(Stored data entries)
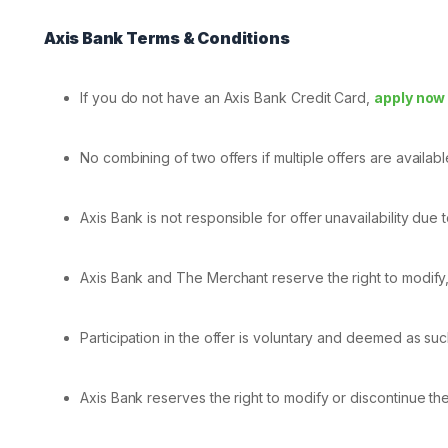
Axis Bank Terms & Conditions
If you do not have an Axis Bank Credit Card,
apply now
No combining of two offers if multiple offers are availab
Axis Bank is not responsible for offer unavailability due t
Axis Bank and The Merchant reserve the right to modify, a
Participation in the offer is voluntary and deemed as su
Axis Bank reserves the right to modify or discontinue the 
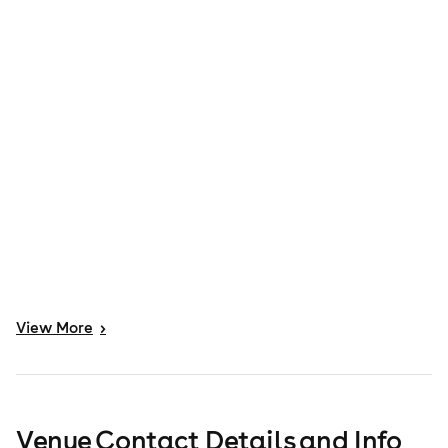
View
More
>
Venue Contact Details and Info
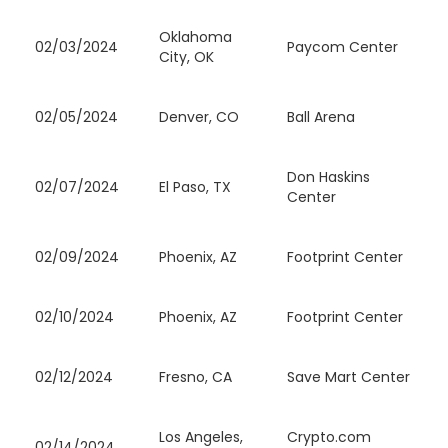
Oklahoma
02/03/2024
Paycom Center
City, OK
02/05/2024
Denver, CO
Ball Arena
Don Haskins
02/07/2024
El Paso, TX
Center
02/09/2024
Phoenix, AZ
Footprint Center
02/10/2024
Phoenix, AZ
Footprint Center
02/12/2024
Fresno, CA
Save Mart Center
Los Angeles,
Crypto.com
02/14/2024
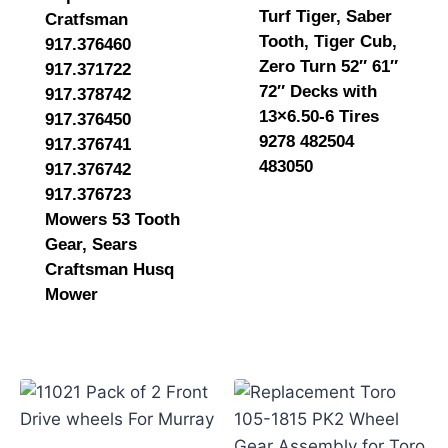
Turf Tiger, Saber
Cratfsman
Tooth, Tiger Cub,
917.376460
Zero Turn 52″ 61″
917.371722
72″ Decks with
917.378742
13×6.50-6 Tires
917.376450
9278 482504
917.376741
483050
917.376742
917.376723
Mowers 53 Tooth
Gear, Sears
Craftsman Husq
Mower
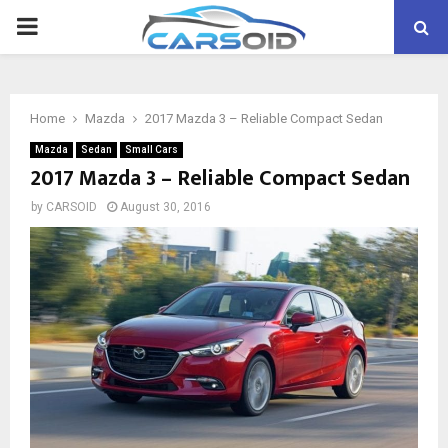
PRIMARY
MENU
Home
Mazda
2017 Mazda 3 – Reliable Compact Sedan
Mazda
Sedan
Small Cars
2017 Mazda 3 – Reliable Compact Sedan
by
CARSOID
August 30, 2016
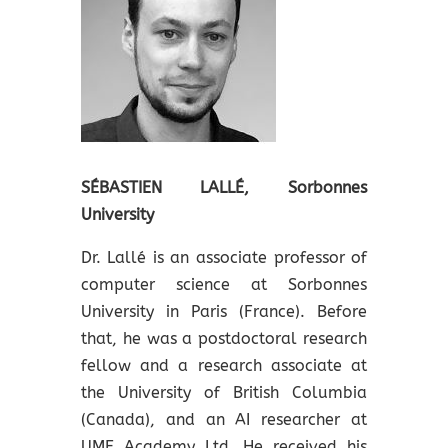
SÉBASTIEN LALLÉ,
Sorbonnes
University
Dr. Lallé is an associate professor of
computer science at Sorbonnes
University in Paris (France). Before
that, he was a postdoctoral research
fellow and a research associate at
the University of British Columbia
(Canada), and an AI researcher at
UME Academy Ltd. He received his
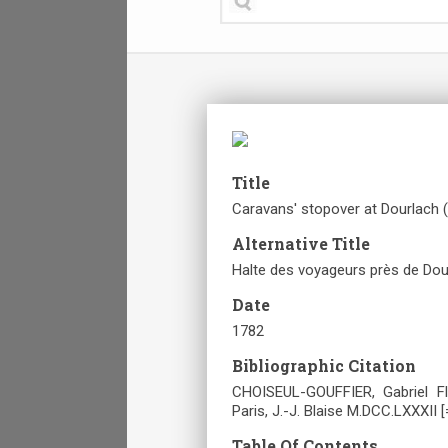
Title
Caravans' stopover at Dourlach (
Alternative Title
Halte des voyageurs près de Dour
Date
1782
Bibliographic Citation
CHOISEUL-GOUFFIER, Gabriel Fl
Paris, J.-J. Blaise M.DCC.LXXXII [
Table Of Contents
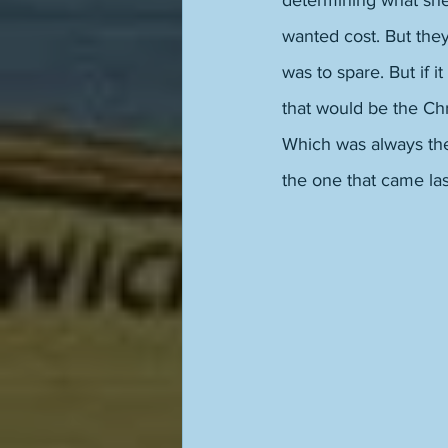
determining what she 
wanted cost. But they
was to spare. But if 
that would be the Chr
Which was always the
the one that came la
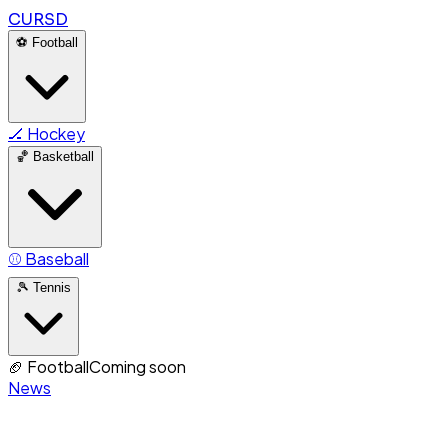
CURSD
⚽
Football
🏒
Hockey
🏀
Basketball
⚾
Baseball
🎾
Tennis
🏈
Football
Coming soon
News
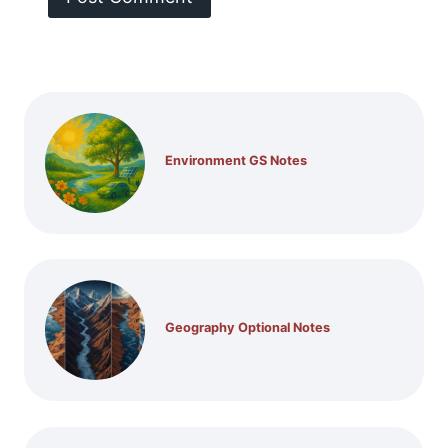
Environment GS Notes
Geography Optional Notes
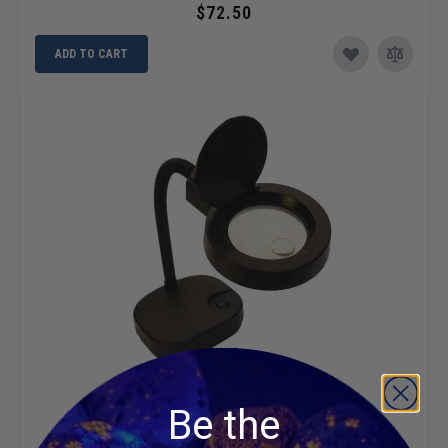
$72.50
ADD TO CART
LED 5X Magnifying Lamp
Be the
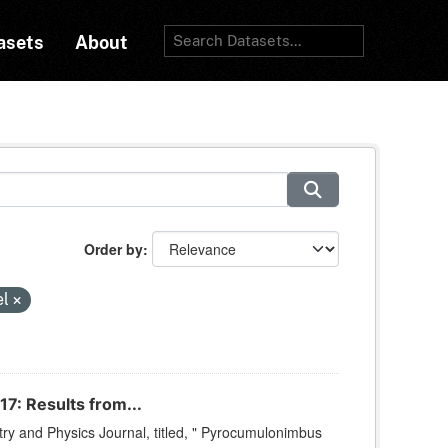
asets
About
Order by
el
7: Results from...
ry and Physics Journal, titled, " Pyrocumulonimbus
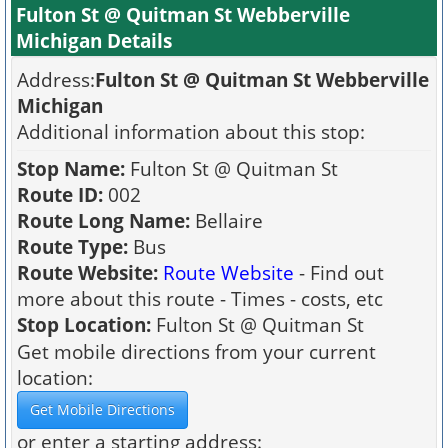
Fulton St @ Quitman St Webberville
Michigan Details
Address:
Fulton St @ Quitman St Webberville
Michigan
Additional information about this stop:
Stop Name:
Fulton St @ Quitman St
Route ID:
002
Route Long Name:
Bellaire
Route Type:
Bus
Route Website:
Route Website
- Find out
more about this route - Times - costs, etc
Stop Location:
Fulton St @ Quitman St
Get mobile directions from your current
location:
or enter a starting address:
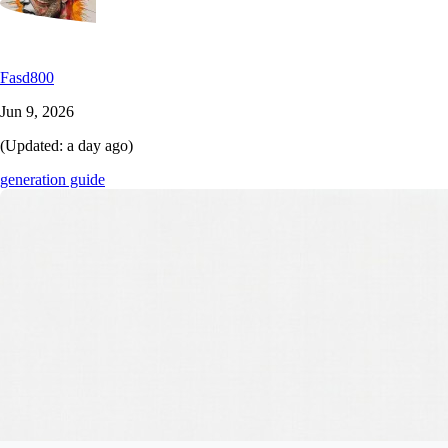
Fasd800
Jun 9, 2026
(Updated:
a day ago
)
generation guide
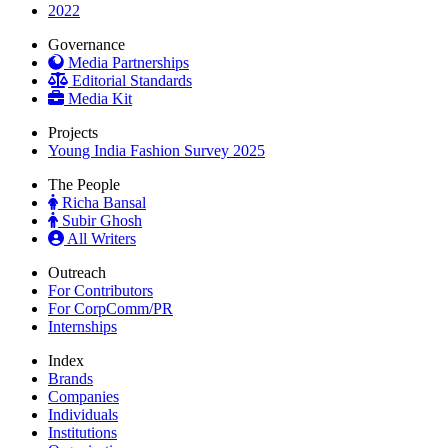
2022
Governance
Media Partnerships
Editorial Standards
Media Kit
Projects
Young India Fashion Survey 2025
The People
Richa Bansal
Subir Ghosh
All Writers
Outreach
For Contributors
For CorpComm/PR
Internships
Index
Brands
Companies
Individuals
Institutions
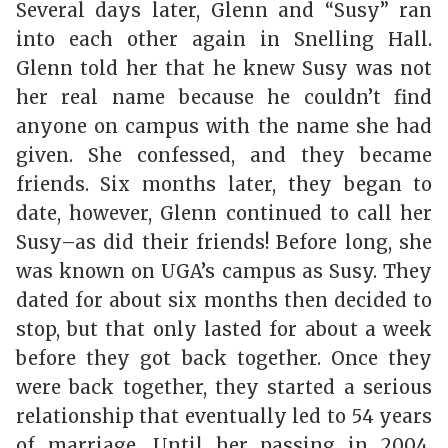
Several days later, Glenn and “Susy” ran
into each other again in Snelling Hall.
Glenn told her that he knew Susy was not
her real name because he couldn’t find
anyone on campus with the name she had
given. She confessed, and they became
friends. Six months later, they began to
date, however, Glenn continued to call her
Susy–as did their friends! Before long, she
was known on UGA’s campus as Susy. They
dated for about six months then decided to
stop, but that only lasted for about a week
before they got back together. Once they
were back together, they started a serious
relationship that eventually led to 54 years
of marriage. Until her passing in 2004,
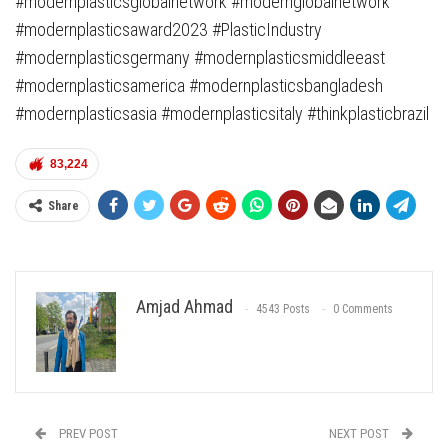
#modernplasticsglobalnetwork #modernglobalnetwork
#modernplasticsaward2023 #PlasticIndustry
#modernplasticsgermany #modernplasticsmiddleeast
#modernplasticsamerica #modernplasticsbangladesh
#modernplasticsasia #modernplasticsitaly #thinkplasticbrazil
83,224
Share
Amjad Ahmad
4543 Posts
0 Comments
PREV POST
NEXT POST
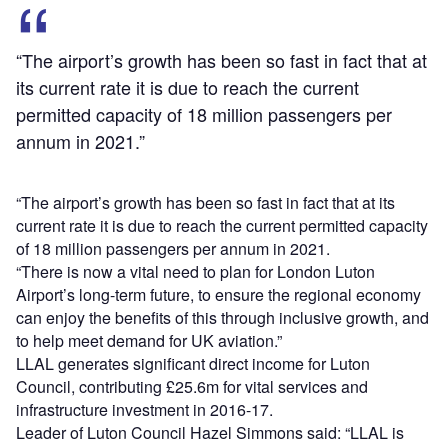
“The airport’s growth has been so fast in fact that at
its current rate it is due to reach the current
permitted capacity of 18 million passengers per
annum in 2021.”
“The airport’s growth has been so fast in fact that at its
current rate it is due to reach the current permitted capacity
of 18 million passengers per annum in 2021.
“There is now a vital need to plan for London Luton
Airport’s long-term future, to ensure the regional economy
can enjoy the benefits of this through inclusive growth, and
to help meet demand for UK aviation.”
LLAL generates significant direct income for Luton
Council, contributing £25.6m for vital services and
infrastructure investment in 2016-17.
Leader of Luton Council Hazel Simmons said: “LLAL is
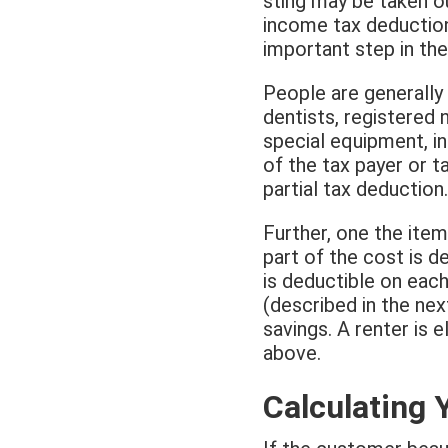
sting may be taken o
income tax deductio
important step in th
People are generally
dentists, registered 
special equipment, in
of the tax payer or ta
partial tax deduction.
Further, one the item
part of the cost is de
is deductible on each
(described in the nex
savings. A renter is 
above.
Calculating 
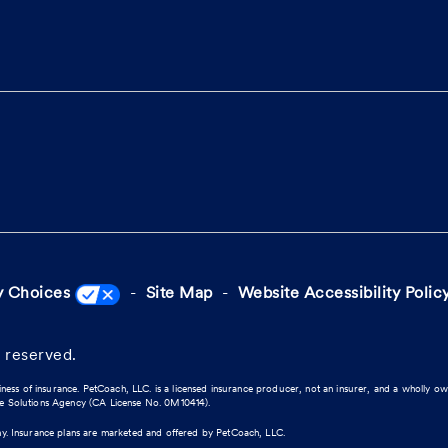
y Choices
Site Map
Website Accessibility Polic
 reserved.
iness of insurance. PetCoach, LLC. is a licensed insurance producer, not an insurer, and a wholly o
ce Solutions Agency (CA License No. 0M10414).
ny. Insurance plans are marketed and offered by PetCoach, LLC.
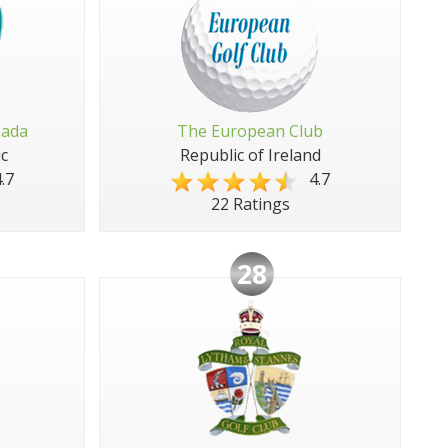
pada
The European Club
c
Republic of Ireland
.7
4.7
22 Ratings
28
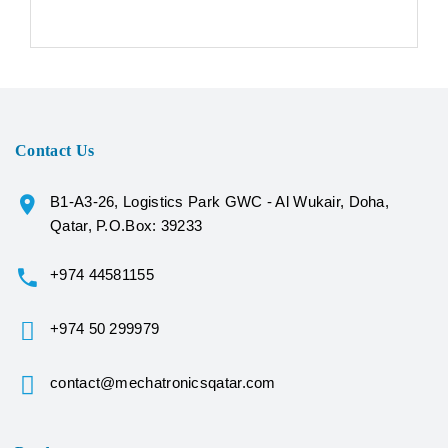
Contact Us
B1-A3-26, Logistics Park GWC - Al Wukair, Doha,
Qatar, P.O.Box: 39233
+974 44581155
+974 50 299979
contact@mechatronicsqatar.com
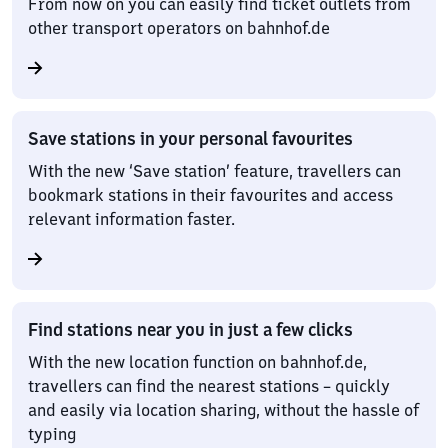
From now on you can easily find ticket outlets from
other transport operators on bahnhof.de
Save stations in your personal favourites
With the new ‘Save station’ feature, travellers can
bookmark stations in their favourites and access
relevant information faster.
Find stations near you in just a few clicks
With the new location function on bahnhof.de,
travellers can find the nearest stations – quickly
and easily via location sharing, without the hassle of
typing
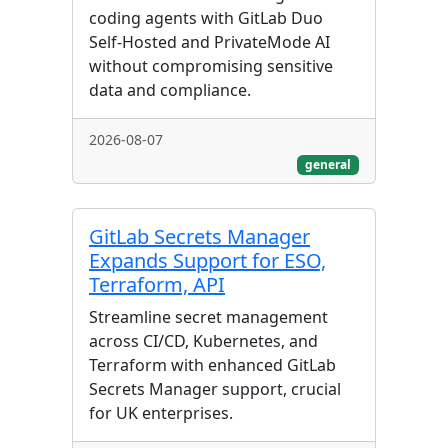
coding agents with GitLab Duo
Self-Hosted and PrivateMode AI
without compromising sensitive
data and compliance.
2026-08-07
general
GitLab Secrets Manager
Expands Support for ESO,
Terraform, API
Streamline secret management
across CI/CD, Kubernetes, and
Terraform with enhanced GitLab
Secrets Manager support, crucial
for UK enterprises.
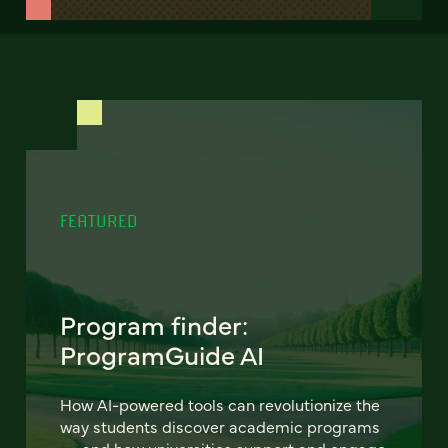
FEATURED
Program finder:
ProgramGuide AI
How AI-powered tools can revolutionize the
way students discover academic programs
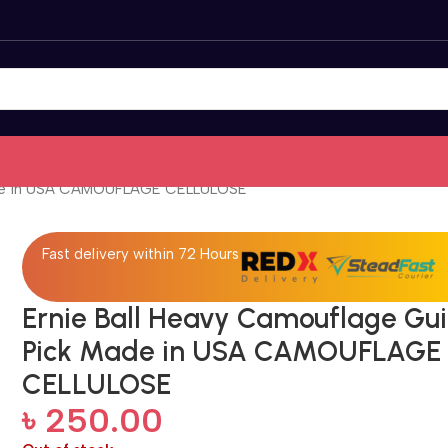
Made in USA CAMOUFLAGE CELLULOSE
Fast delivery within 72 Hours
Ernie Ball Heavy Camouflage Gui
Pick Made in USA CAMOUFLAGE
CELLULOSE
৳
250.00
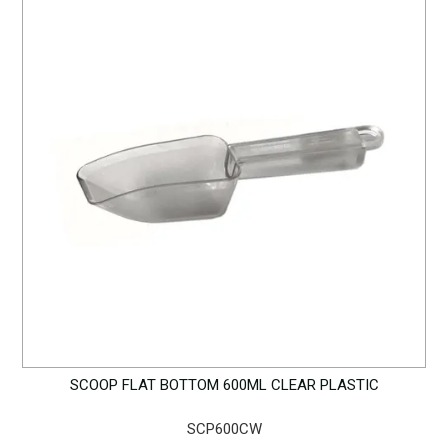
SCOOP FLAT BOTTOM 600ML CLEAR PLASTIC
SCP600CW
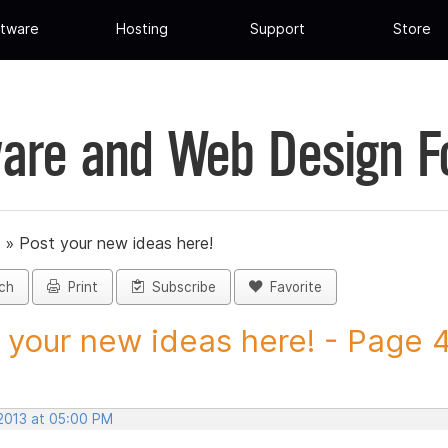
tware
Hosting
Support
Store
are and Web Design 
»
Post your new ideas here!
ch
Print
Subscribe
Favorite
 your new ideas here! - Page 45
 2013 at 05:00 PM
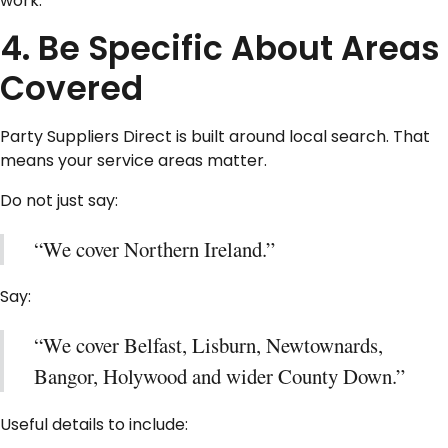
work.
4. Be Specific About Areas
Covered
Party Suppliers Direct is built around local search. That
means your service areas matter.
Do not just say:
“We cover Northern Ireland.”
Say:
“We cover Belfast, Lisburn, Newtownards,
Bangor, Holywood and wider County Down.”
Useful details to include:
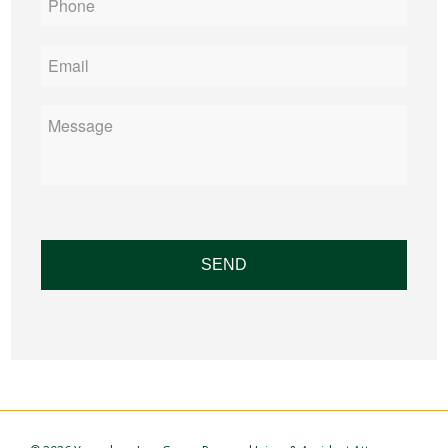
Email
*
Message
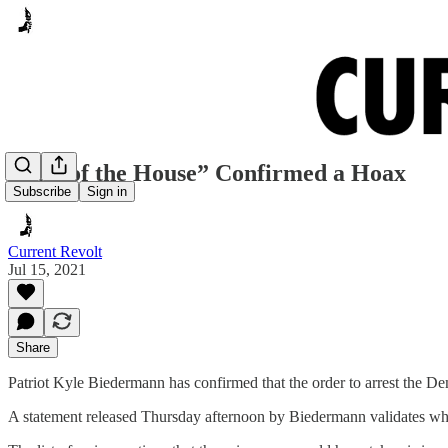
“Call of the House” Confirmed a Hoax
Subscribe
Sign in
Current Revolt
Jul 15, 2021
Share
Patriot Kyle Biedermann has confirmed that the order to arrest the Dem
A statement released Thursday afternoon by Biedermann validates wha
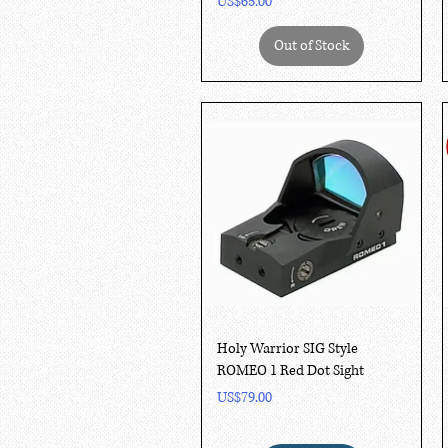
Price
US$65.00
Out of Stock
Quick View
Holy Warrior SIG Style
ROMEO 1 Red Dot Sight
Price
US$79.00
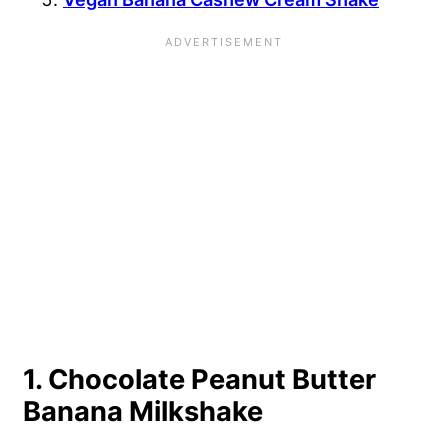
1. Chocolate Peanut Butter
Banana Milkshake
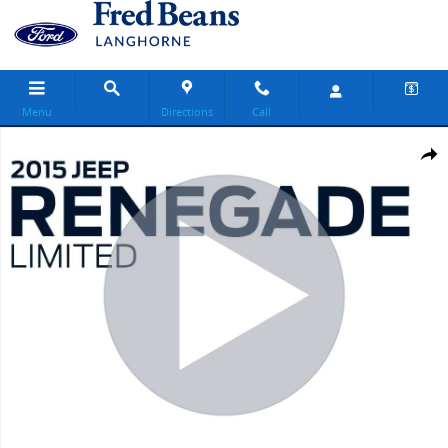
Skip to main content
Menu
Directions
Call
Used 2015 Jeep Renegade Limited SUV Photo 1 of 35
Share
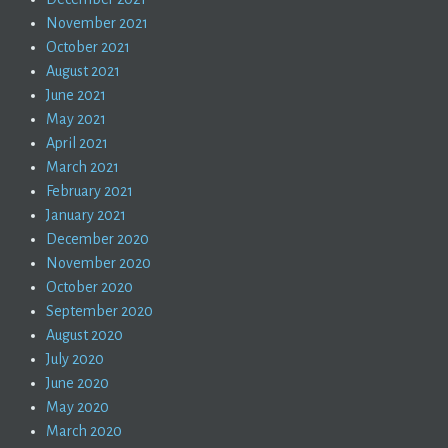
November 2021
October 2021
August 2021
June 2021
May 2021
April 2021
March 2021
February 2021
January 2021
December 2020
November 2020
October 2020
September 2020
August 2020
July 2020
June 2020
May 2020
March 2020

» **What you are asked to do**:
Look above for the line with "#modernplasticsaward2023 #PlasticIndustry" and the line with "that at its". Give again exactly those two lines and all lines between them, pictures excluded.

» **Answer for the task**:
#modernplasticsaward2023 #PlasticIndustry
#modernplasticsgermany #modernplasticsmiddleeast
#modernplasticsamerica #modernplasticsbangladesh
#modernplasticsasia #modernplasticsitaly #thinkplasticbrazil
83,224
Share
Amjad Ahmad
4543 Posts
0 Comments
PREV POST
NEXT POST
“The airport’s growth has been so fast in fact that at
its current rate it is due to reach the current
permitted capacity of 18 million passengers per
annum in 2021.”
“The airport’s growth has been so fast in fact that at its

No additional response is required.